Task item:
Begin at the line with "Пароль (63, 308)" and set down each line exactly until the listing ends. Images stay out.

Supplied information:
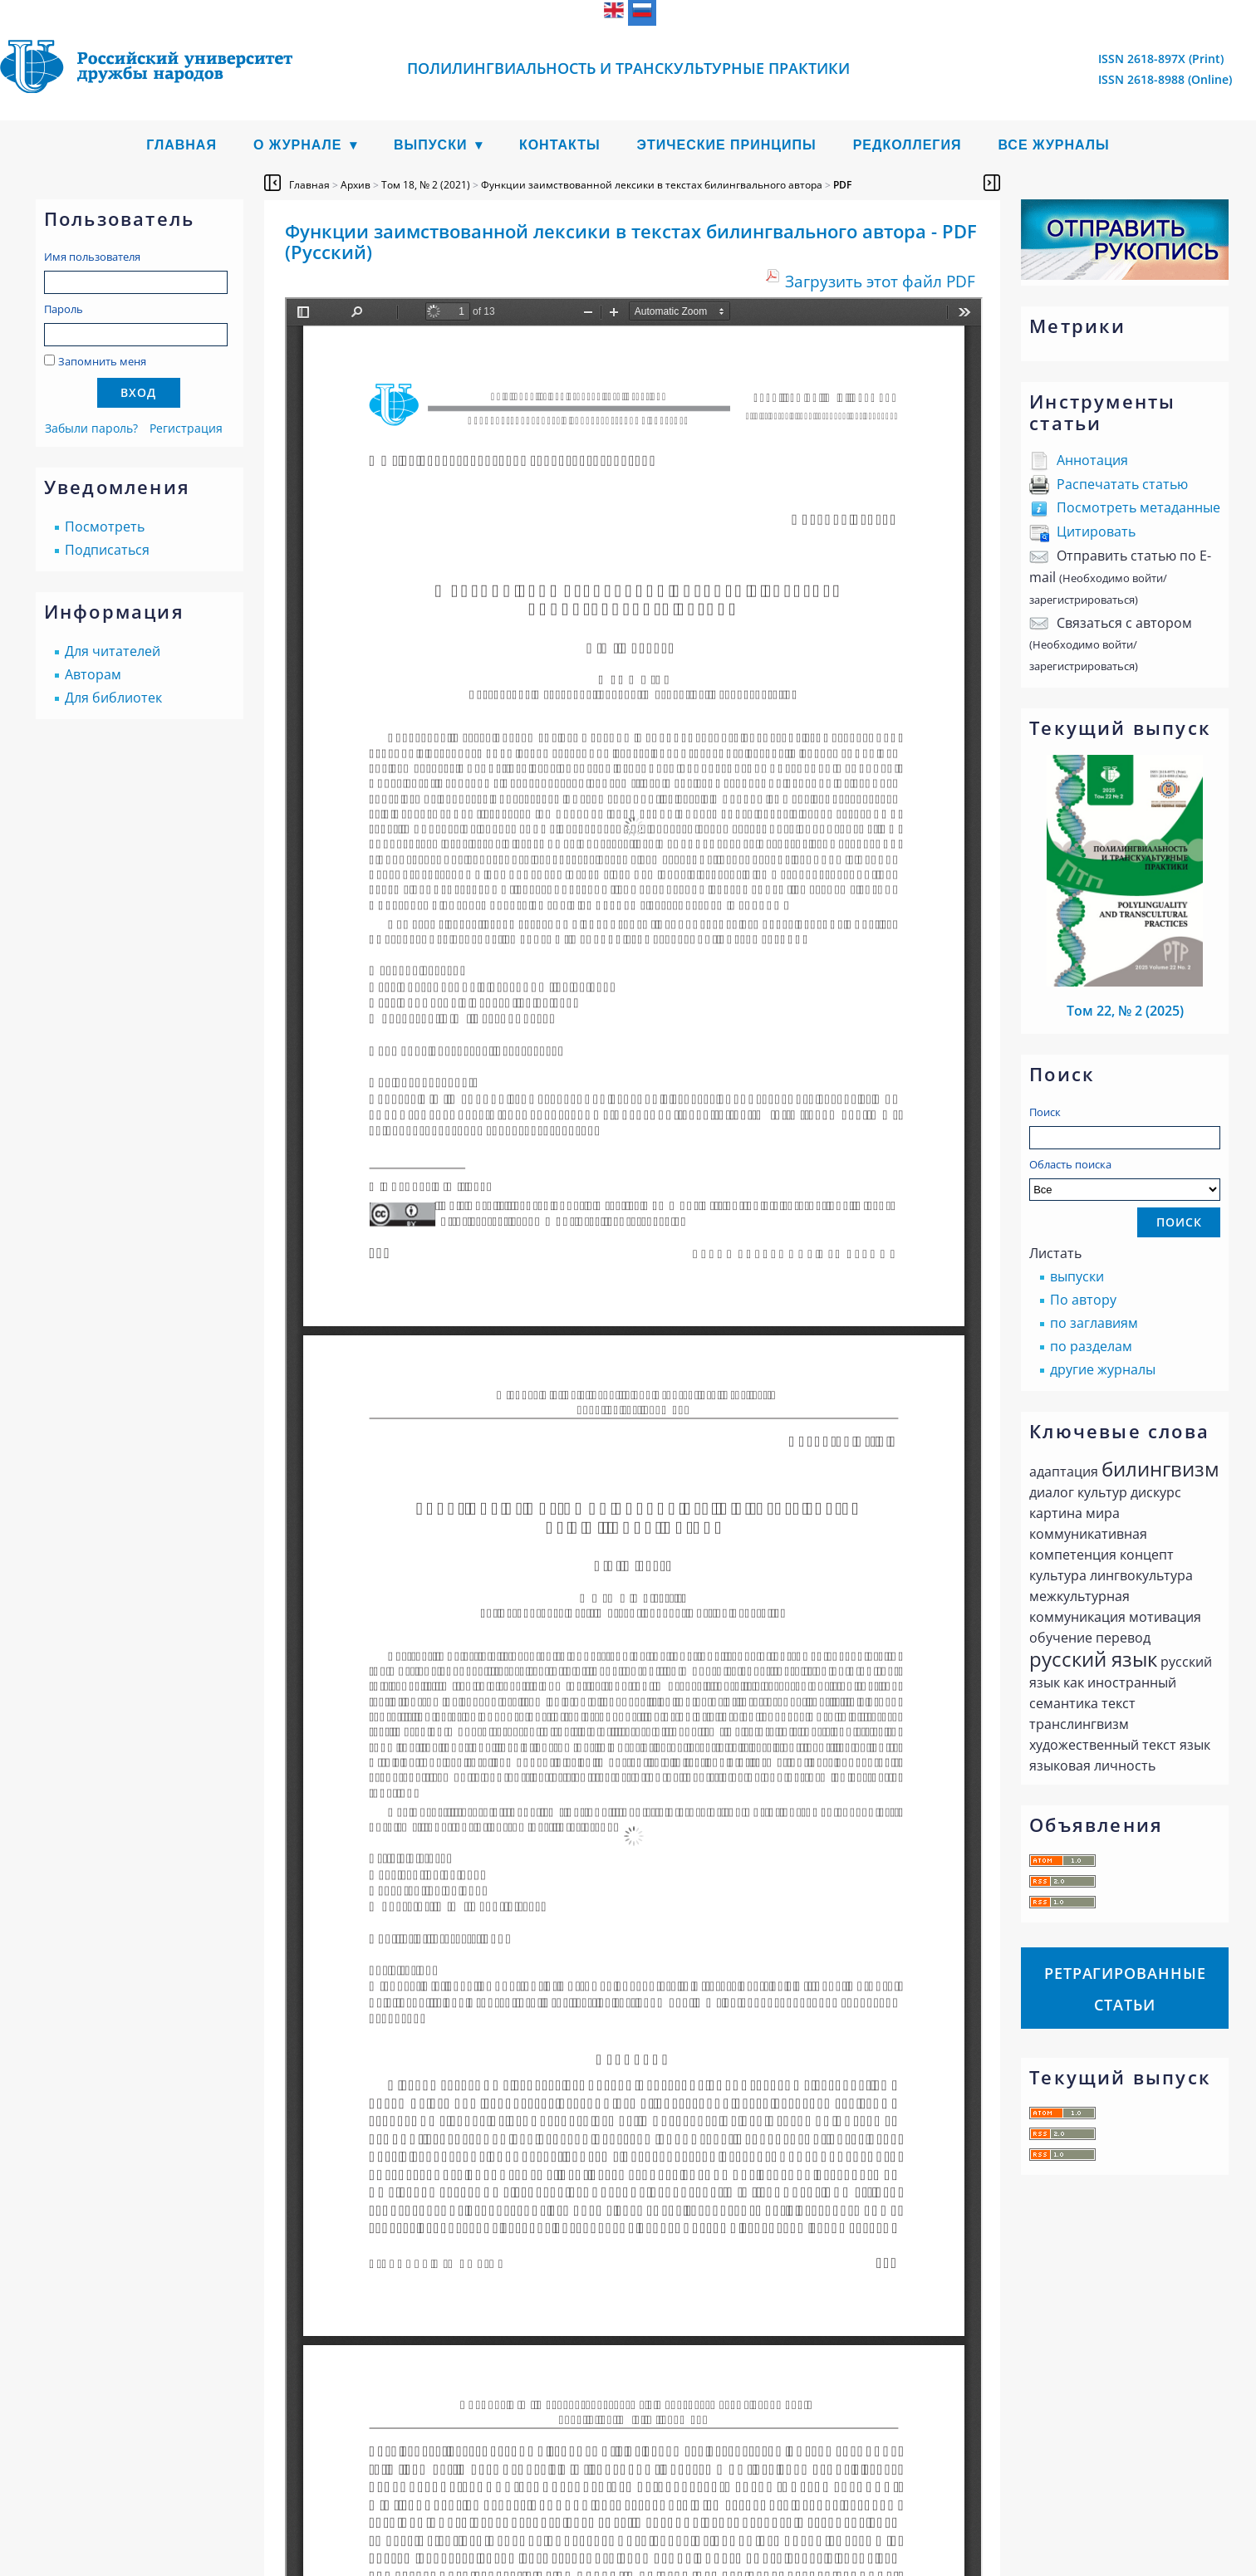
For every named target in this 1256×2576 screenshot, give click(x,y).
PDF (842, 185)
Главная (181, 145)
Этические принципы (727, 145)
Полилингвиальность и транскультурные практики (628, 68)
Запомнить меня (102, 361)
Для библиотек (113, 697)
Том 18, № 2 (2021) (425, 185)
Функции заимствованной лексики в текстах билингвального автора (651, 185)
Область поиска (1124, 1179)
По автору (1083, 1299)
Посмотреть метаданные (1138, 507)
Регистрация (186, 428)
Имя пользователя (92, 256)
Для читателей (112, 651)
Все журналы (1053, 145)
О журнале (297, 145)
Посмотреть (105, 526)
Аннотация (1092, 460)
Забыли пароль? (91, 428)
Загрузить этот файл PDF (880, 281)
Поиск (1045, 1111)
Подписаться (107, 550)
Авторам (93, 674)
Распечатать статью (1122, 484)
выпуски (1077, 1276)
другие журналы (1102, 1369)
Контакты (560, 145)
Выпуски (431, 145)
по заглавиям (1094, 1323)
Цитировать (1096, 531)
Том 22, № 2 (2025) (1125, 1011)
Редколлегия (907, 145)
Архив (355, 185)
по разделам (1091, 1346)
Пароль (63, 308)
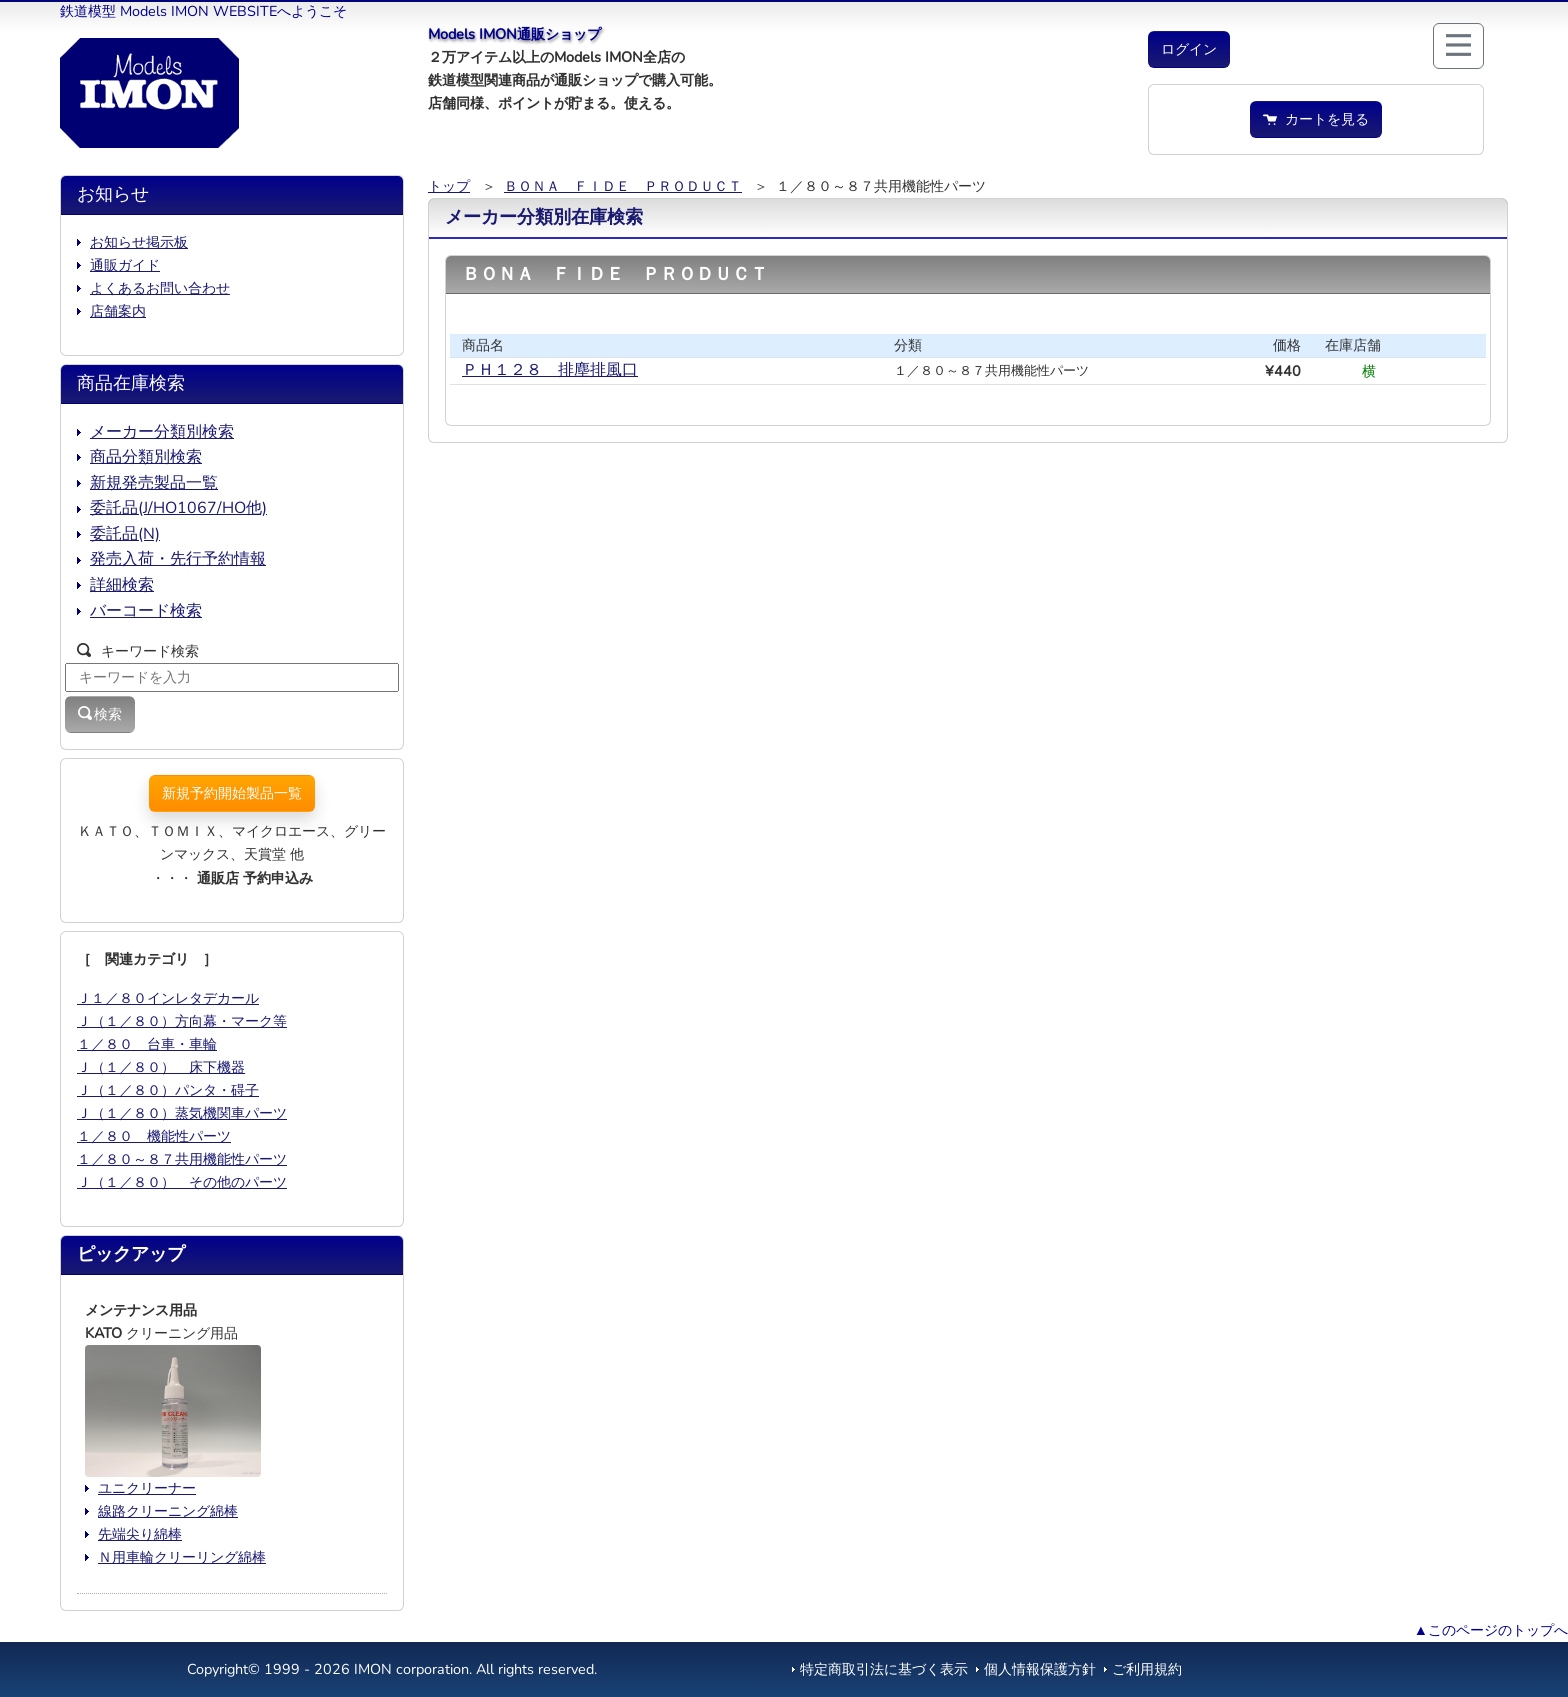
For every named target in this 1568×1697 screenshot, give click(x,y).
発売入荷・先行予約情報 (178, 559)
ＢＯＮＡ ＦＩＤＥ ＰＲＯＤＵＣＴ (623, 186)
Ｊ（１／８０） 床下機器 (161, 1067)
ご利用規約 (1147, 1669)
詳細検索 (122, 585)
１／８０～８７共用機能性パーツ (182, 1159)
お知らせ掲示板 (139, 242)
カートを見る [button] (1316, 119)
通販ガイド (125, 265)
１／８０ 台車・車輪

Your response:
Пароль (63, 308)
For every named target in this 1568×1697 screenshot, give click(x,y).
発売入荷・先行予約情報 (178, 559)
ＢＯＮＡ ＦＩＤＥ ＰＲＯＤＵＣＴ (623, 186)
Ｊ（１／８０） 床下機器 (161, 1067)
ご利用規約 (1147, 1669)
詳細検索 (122, 585)
１／８０～８７共用機能性パーツ (182, 1159)
お知らせ掲示板 (139, 242)
カートを見る [button] (1316, 119)
通販ガイド (125, 265)
１／８０ 台車・車輪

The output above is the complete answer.